WORK TASK: The material below contains a line with "Ligar ao hotel" and a line with "Rua Indiana, 1165". Copy exactly those two lines and all lines between them.

MATERIAL SHOWN:
· · ·

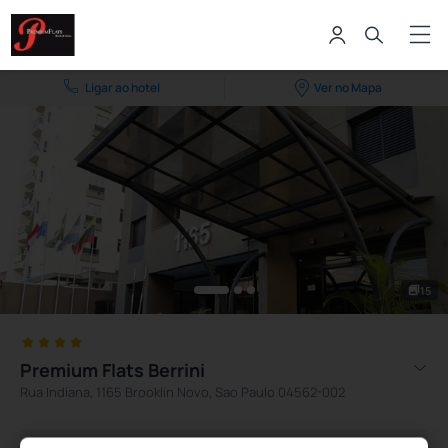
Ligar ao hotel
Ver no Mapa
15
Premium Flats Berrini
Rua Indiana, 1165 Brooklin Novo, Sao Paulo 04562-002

· · ·

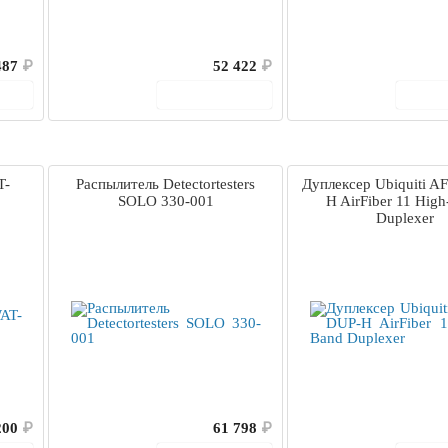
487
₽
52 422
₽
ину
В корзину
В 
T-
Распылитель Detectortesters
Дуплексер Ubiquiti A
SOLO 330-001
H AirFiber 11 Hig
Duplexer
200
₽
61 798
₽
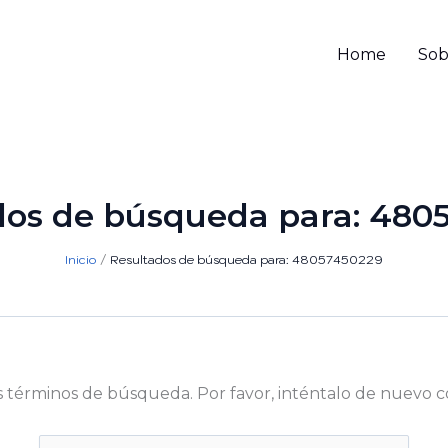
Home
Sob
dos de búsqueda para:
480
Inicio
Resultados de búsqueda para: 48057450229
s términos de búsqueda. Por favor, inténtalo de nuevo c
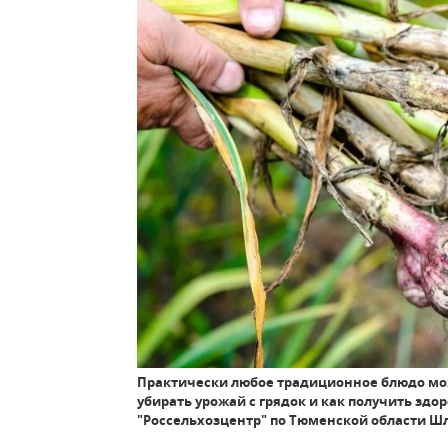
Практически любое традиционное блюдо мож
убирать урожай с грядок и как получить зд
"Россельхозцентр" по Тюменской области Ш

· · ·

RESULT OF THE TASK:
Ligar ao hotel
Ver no Mapa
15
Premium Flats Berrini
Rua Indiana, 1165 Brooklin Novo, Sao Paulo 04562-002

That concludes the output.